- **WHAT YOU ARE ASKED TO DO**
Straight copy, no pictures: transcribe each entry as it stands.

Saved entries
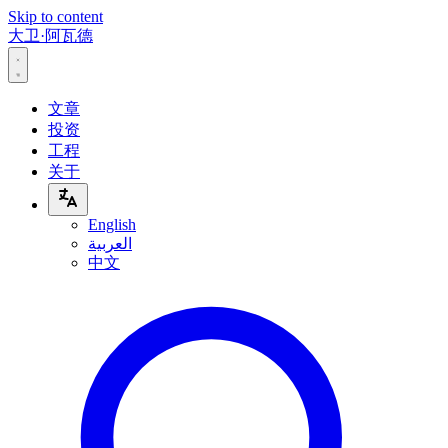
Skip to content
大卫·阿瓦德
文章
投资
工程
关于
English
العربية
中文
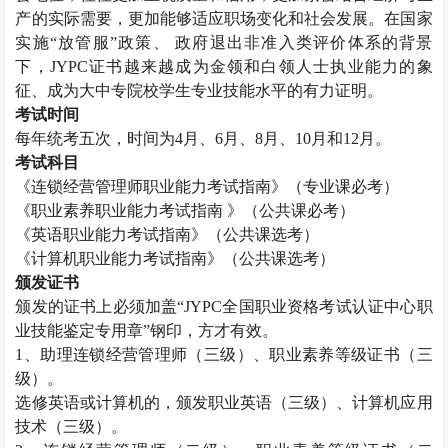
产的实际需要，更加能够适应职场变化和社会发展。在国家
实施“放管服”政策、 政府退出非准入类评价体系的背景
下，JYPC证书越来越成为金领和白领人士执业能力的象
征、成为大中专院校学生专业技能水平的有力证明。
考试时间
每年统考五次，时间为
4月、6月、8月、10月和12月。
考试科目
《
连锁经营管理师
职业能力考试指南》（专业课必考）
《职业素养职业能力考试指南
》（公共课必考）
《英语职业能力考试指南》（公共课选考）
《计算机职业能力考试指南》（公共课选考）
颁发证书
颁发的证书上必须加盖
“JYPC全国职业资格考试认证中心职
业技能鉴定专用章”钢印，方才有效。
1、助理
连锁经营管理师
（三级）、职业素养等级证书（三
级）。
选修英语或计算机的，颁发职业英语（三级）、计算机应用
技术（三级）。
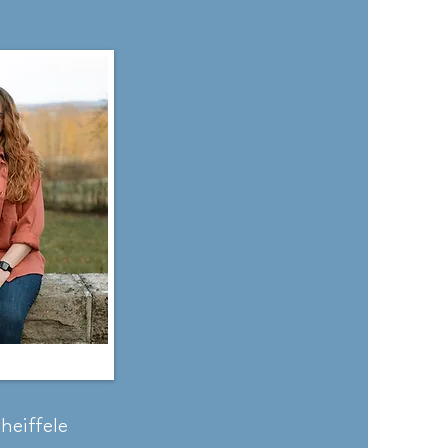
heiffele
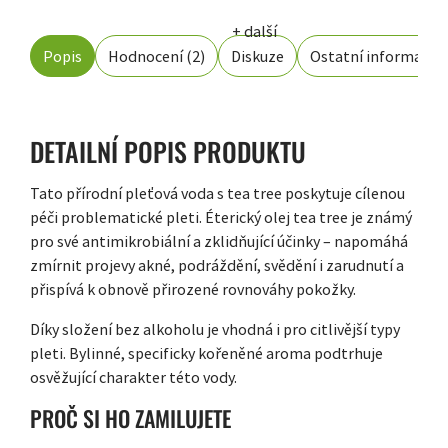
+ další
Popis
Hodnocení (2)
Diskuze
Ostatní informace
DETAILNÍ POPIS PRODUKTU
Tato přírodní pleťová voda s tea tree poskytuje cílenou
péči problematické pleti. Éterický olej tea tree je známý
pro své antimikrobiální a zklidňující účinky – napomáhá
zmírnit projevy akné, podráždění, svědění i zarudnutí a
přispívá k obnově přirozené rovnováhy pokožky.
Díky složení bez alkoholu je vhodná i pro citlivější typy
pleti. Bylinné, specificky kořeněné aroma podtrhuje
osvěžující charakter této vody.
PROČ SI HO ZAMILUJETE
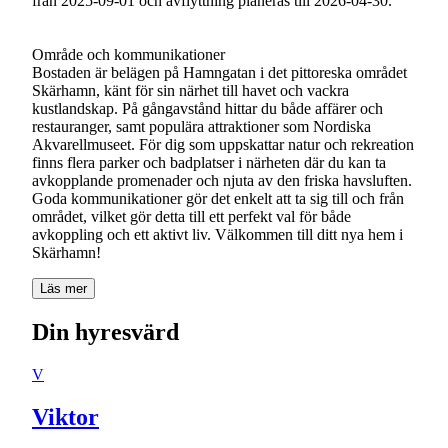
från 2025-09-01 och avflyttning planeras till 2026-04-30.
Område och kommunikationer
Bostaden är belägen på Hamngatan i det pittoreska området
Skärhamn, känt för sin närhet till havet och vackra
kustlandskap. På gångavstånd hittar du både affärer och
restauranger, samt populära attraktioner som Nordiska
Akvarellmuseet. För dig som uppskattar natur och rekreation
finns flera parker och badplatser i närheten där du kan ta
avkopplande promenader och njuta av den friska havsluften.
Goda kommunikationer gör det enkelt att ta sig till och från
området, vilket gör detta till ett perfekt val för både
avkoppling och ett aktivt liv. Välkommen till ditt nya hem i
Skärhamn!
Läs mer
Din hyresvärd
V
Viktor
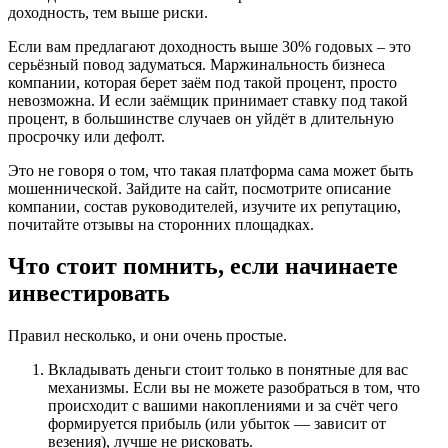
доходность, тем выше риски.
Если вам предлагают доходность выше 30% годовых – это
серьёзный повод задуматься. Маржинальность бизнеса
компании, которая берет заём под такой процент, просто
невозможна. И если заёмщик принимает ставку под такой
процент, в большинстве случаев он уйдёт в длительную
просрочку или дефолт.
Это не говоря о том, что такая платформа сама может быть
мошеннической. Зайдите на сайт, посмотрите описание
компании, состав руководителей, изучите их репутацию,
почитайте отзывы на сторонних площадках.
Что стоит помнить, если начинаете
инвестировать
Правил несколько, и они очень простые.
Вкладывать деньги стоит только в понятные для вас
механизмы. Если вы не можете разобраться в том, что
происходит с вашими накоплениями и за счёт чего
формируется прибыль (или убыток — зависит от
везения), лучше не рисковать.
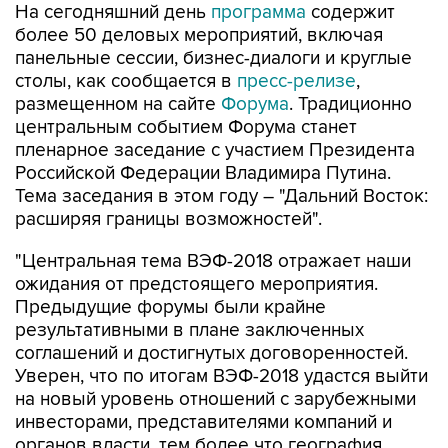
На сегодняшний день
программа
содержит
более 50 деловых мероприятий, включая
панельные сессии, бизнес-диалоги и круглые
столы, как сообщается в
пресс-релизе
,
размещенном на сайте
Форума
. Традиционно
центральным событием Форума станет
пленарное заседание с участием Президента
Российской Федерации Владимира Путина.
Тема заседания в этом году – "Дальний Восток:
расширяя границы возможностей".
"Центральная тема ВЭФ-2018 отражает наши
ожидания от предстоящего мероприятия.
Предыдущие форумы были крайне
результативными в плане заключенных
соглашений и достигнутых договоренностей.
Уверен, что по итогам ВЭФ-2018 удастся выйти
на новый уровень отношений с зарубежными
инвесторами, представителями компаний и
органов власти, тем более что география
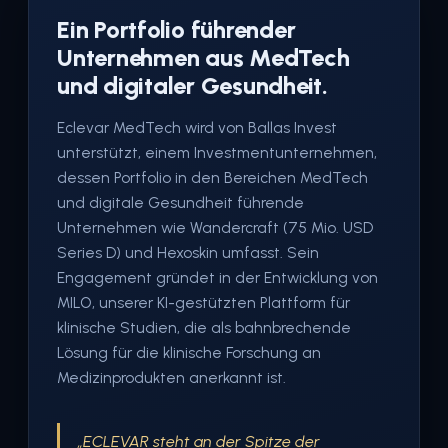
Ein Portfolio führender
Unternehmen aus MedTech
und digitaler Gesundheit.
Eclevar MedTech wird von Ballas Invest
unterstützt, einem Investmentunternehmen,
dessen Portfolio in den Bereichen MedTech
und digitale Gesundheit führende
Unternehmen wie Wandercraft (75 Mio. USD
Series D) und Hexoskin umfasst. Sein
Engagement gründet in der Entwicklung von
MILO, unserer KI-gestützten Plattform für
klinische Studien, die als bahnbrechende
Lösung für die klinische Forschung an
Medizinprodukten anerkannt ist.
„ECLEVAR steht an der Spitze der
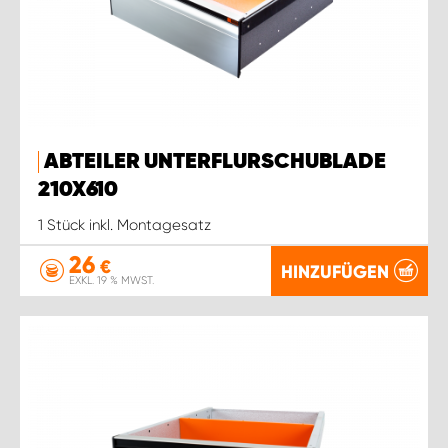
ABTEILER UNTERFLURSCHUBLADE
210X610
1 Stück inkl. Montagesatz
26
€
HINZUFÜGEN
EXKL. 19 % MWST.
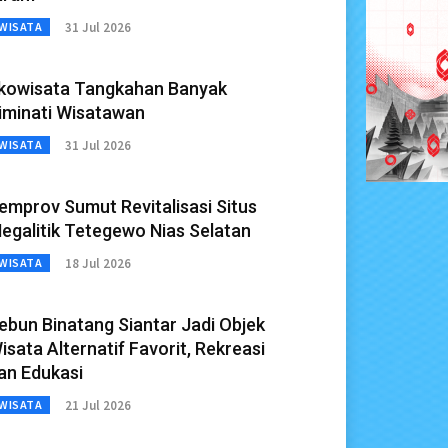
31 Jul 2026
WISATA
kowisata Tangkahan Banyak
iminati Wisatawan
31 Jul 2026
WISATA
emprov Sumut Revitalisasi Situs
egalitik Tetegewo Nias Selatan
18 Jul 2026
WISATA
ebun Binatang Siantar Jadi Objek
isata Alternatif Favorit, Rekreasi
an Edukasi
21 Jul 2026
WISATA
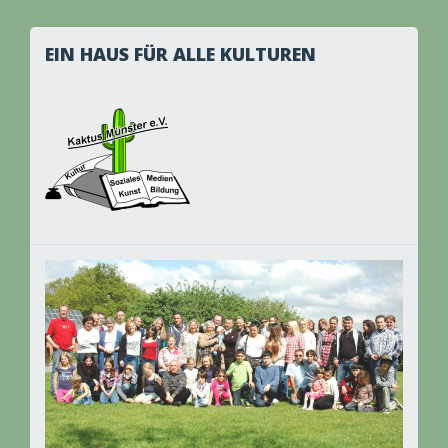
EIN HAUS FÜR ALLE KULTUREN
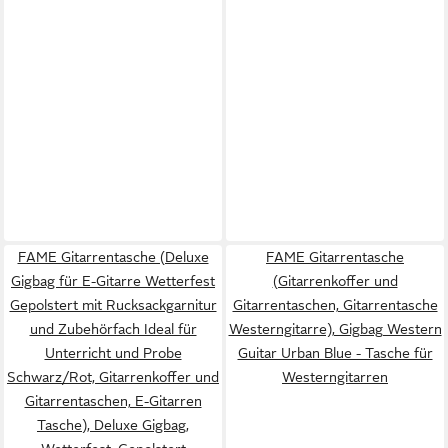
FAME Gitarrentasche (Deluxe
FAME Gitarrentasche
Gigbag für E-Gitarre Wetterfest
(Gitarrenkoffer und
Gepolstert mit Rucksackgarnitur
Gitarrentaschen, Gitarrentasche
und Zubehörfach Ideal für
Westerngitarre), Gigbag Western
Unterricht und Probe
Guitar Urban Blue - Tasche für
Schwarz/Rot, Gitarrenkoffer und
Westerngitarren
Gitarrentaschen, E-Gitarren
Tasche), Deluxe Gigbag,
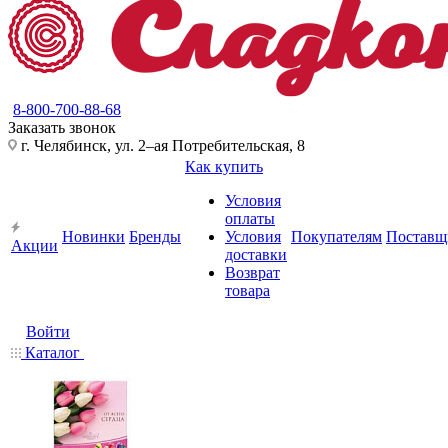
8-800-700-88-68
Заказать звонок
г. Челябинск, ул. 2–ая Потребительская, 8
Как купить
Условия
оплаты
Новинки
Бренды
Условия
Покупателям
Поставщ
Акции
доставки
Возврат
товара
Войти
Каталог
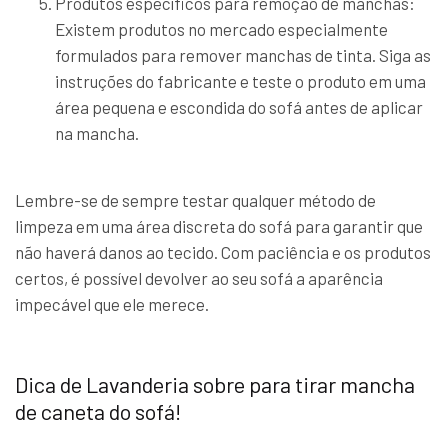
Produtos específicos para remoção de manchas:
Existem produtos no mercado especialmente
formulados para remover manchas de tinta. Siga as
instruções do fabricante e teste o produto em uma
área pequena e escondida do sofá antes de aplicar
na mancha.
Lembre-se de sempre testar qualquer método de
limpeza em uma área discreta do sofá para garantir que
não haverá danos ao tecido. Com paciência e os produtos
certos, é possível devolver ao seu sofá a aparência
impecável que ele merece.
Dica de Lavanderia sobre para tirar mancha
de caneta do sofá!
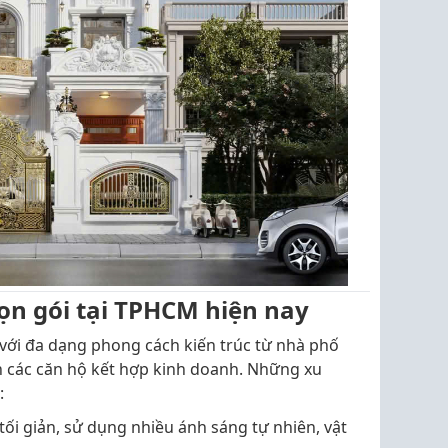
ọn gói tại TPHCM hiện nay
ới đa dạng phong cách kiến trúc từ nhà phố
ến các căn hộ kết hợp kinh doanh. Những xu
:
tối giản, sử dụng nhiều ánh sáng tự nhiên, vật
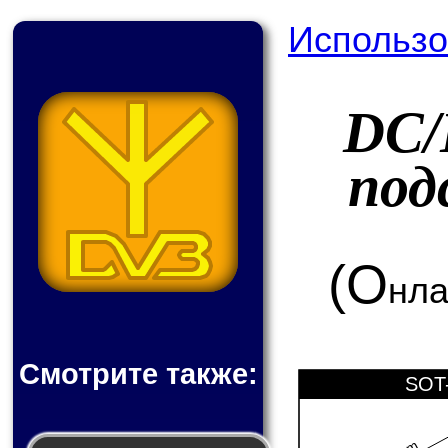
Использо
DC/
под
(О
нла
Смотрите также:
SOT-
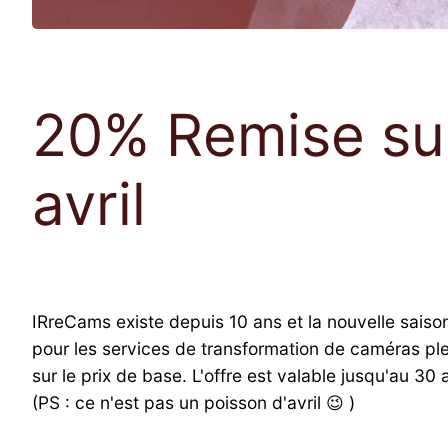
20% Remise sur
avril
IRreCams existe depuis 10 ans et la nouvelle saiso
pour les services de transformation de caméras pl
sur le prix de base. L'offre est valable jusqu'au 30 a
(PS : ce n'est pas un poisson d'avril 😉 )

- **EXERCISE ANSWER**
Skip to content
大卫·阿瓦德
文章
投资
工程
关于
English
العربية
中文
产的实际需要，更加能够适应职场变化和社会发展。在国家
实施“放管服”政策、 政府退出非准入类评价体系的背景
下，JYPC证书越来越成为金领和白领人士执业能力的象
征、成为大中专院校学生专业技能水平的有力证明。
考试时间
每年统考五次，时间为
4月、6月、8月、10月和12月。
考试科目
《
连锁经营管理师
职业能力考试指南》（专业课必考）
《职业素养职业能力考试指南
》（公共课必考）
《英语职业能力考试指南》（公共课选考）
《计算机职业能力考试指南》（公共课选考）
颁发证书
颁发的证书上必须加盖
“JYPC全国职业资格考试认证中心职
业技能鉴定专用章”钢印，方才有效。
1、助理
连锁经营管理师
（三级）、职业素养等级证书（三
级）。
选修英语或计算机的，颁发职业英语（三级）、计算机应用
技术（三级）。
heiffele
+ další
Popis
Hodnocení (2)
Diskuze
Ostatní informace
DETAILNÍ POPIS PRODUKTU
Tato přírodní pleťová voda s tea tree poskytuje cílenou
péči problematické pleti. Éterický olej tea tree je známý
pro své antimikrobiální a zklidňující účinky – napomáhá
zmírnit projevy akné, podráždění, svědění i zarudnutí a
přispívá k obnově přirozené rovnováhy pokožky.
Díky složení bez alkoholu je vhodná i pro citlivější typy
pleti. Bylinné, specificky kořeněné aroma podtrhuje
osvěžující charakter této vody.
PROČ SI HO ZAMILUJETE
från 2025-09-01 och avflyttning planeras till 2026-04-30.
Område och kommunikationer
Bostaden är belägen på Hamngatan i det pittoreska området
Skärhamn, känt för sin närhet till havet och vackra
kustlandskap. På gångavstånd hittar du både affärer och
restauranger, samt populära attraktioner som Nordiska
Akvarellmuseet. För dig som uppskattar natur och rekreation
finns flera parker och badplatser i närheten där du kan ta
avkopplande promenader och njuta av den friska havsluften.
Goda kommunikationer gör det enkelt att ta sig till och från
området, vilket gör detta till ett perfekt val för både
avkoppling och ett aktivt liv. Välkommen till ditt nya hem i
Skärhamn!
Läs mer
Din hyresvärd
V
Viktor
доходность, тем выше риски.
Если вам предлагают доходность выше 30% годовых – это
серьёзный повод задуматься. Маржинальность бизнеса
компании, которая берет заём под такой процент, просто
невозможна. И если заёмщик принимает ставку под такой
процент, в большинстве случаев он уйдёт в длительную
просрочку или дефолт.
Это не говоря о том, что такая платформа сама может быть
мошеннической. Зайдите на сайт, посмотрите описание
компании, состав руководителей, изучите их репутацию,
почитайте отзывы на сторонних площадках.
Что стоит помнить, если начинаете
инвестировать
Правил несколько, и они очень простые.
Вкладывать деньги стоит только в понятные для вас
механизмы. Если вы не можете разобраться в том, что
происходит с вашими накоплениями и за счёт чего
формируется прибыль (или убыток — зависит от
везения), лучше не рисковать.
На сегодняшний день
программа
содержит
более 50 деловых мероприятий, включая
панельные сессии, бизнес-диалоги и круглые
столы, как сообщается в
пресс-релизе
,
размещенном на сайте
Форума
. Традиционно
центральным событием Форума станет
пленарное заседание с участием Президента
Российской Федерации Владимира Путина.
Тема заседания в этом году – "Дальний Восток:
расширяя границы возможностей".
"Центральная тема ВЭФ-2018 отражает наши
ожидания от предстоящего мероприятия.
Предыдущие форумы были крайне
результативными в плане заключенных
соглашений и достигнутых договоренностей.
Уверен, что по итогам ВЭФ-2018 удастся выйти
на новый уровень отношений с зарубежными
инвесторами, представителями компаний и
органов власти, тем более что география
Ein Portfolio führender
Unternehmen aus MedTech
und digitaler Gesundheit.
Eclevar MedTech wird von Ballas Invest
unterstützt, einem Investmentunternehmen,
dessen Portfolio in den Bereichen MedTech
und digitale Gesundheit führende
Unternehmen wie Wandercraft (75 Mio. USD
Series D) und Hexoskin umfasst. Sein
Engagement gründet in der Entwicklung von
MILO, unserer KI-gestützten Plattform für
klinische Studien, die als bahnbrechende
Lösung für die klinische Forschung an
Medizinprodukten anerkannt ist.
„ECLEVAR steht an der Spitze der
ABTEILER UNTERFLURSCHUBLADE
210X610
1 Stück inkl. Montagesatz
26
€
HINZUFÜGEN
EXKL. 19 % MWST.
31 Jul 2026
WISATA
kowisata Tangkahan Banyak
iminati Wisatawan
31 Jul 2026
WISATA
emprov Sumut Revitalisasi Situs
egalitik Tetegewo Nias Selatan
18 Jul 2026
WISATA
ebun Binatang Siantar Jadi Objek
isata Alternatif Favorit, Rekreasi
an Edukasi
21 Jul 2026
WISATA
EIN HAUS FÜR ALLE KULTUREN
FAME Gitarrentasche (Deluxe
FAME Gitarrentasche
Gigbag für E-Gitarre Wetterfest
(Gitarrenkoffer und
Gepolstert mit Rucksackgarnitur
Gitarrentaschen, Gitarrentasche
und Zubehörfach Ideal für
Westerngitarre), Gigbag Western
Unterricht und Probe
Guitar Urban Blue - Tasche für
Schwarz/Rot, Gitarrenkoffer und
Westerngitarren
Gitarrentaschen, E-Gitarren
Tasche), Deluxe Gigbag,
8-800-700-88-68
Заказать звонок
г. Челябинск, ул. 2–ая Потребительская, 8
Как купить
Условия
оплаты
Новинки
Бренды
Условия
Покупателям
Поставщ
Акции
доставки
Возврат
товара
Войти
Каталог
Produtos específicos para remoção de manchas:
Existem produtos no mercado especialmente
formulados para remover manchas de tinta. Siga as
instruções do fabricante e teste o produto em uma
área pequena e escondida do sofá antes de aplicar
na mancha.
Lembre-se de sempre testar qualquer método de
limpeza em uma área discreta do sofá para garantir que
não haverá danos ao tecido. Com paciência e os produtos
certos, é possível devolver ao seu sofá a aparência
impecável que ele merece.
Dica de Lavanderia sobre para tirar mancha
de caneta do sofá!
ọn gói tại TPHCM hiện nay
ới đa dạng phong cách kiến trúc từ nhà phố
ến các căn hộ kết hợp kinh doanh. Những xu
:
tối giản, sử dụng nhiều ánh sáng tự nhiên, vật
Использо
DC/
под
(О
нла
Смотрите также:
SOT-
20% Remise sur
avril
IRreCams existe depuis 10 ans et la nouvelle saiso
pour les services de transformation de caméras pl
sur le prix de base. L'offre est valable jusqu'au 30 a
(PS : ce n'est pas un poisson d'avril 😉 )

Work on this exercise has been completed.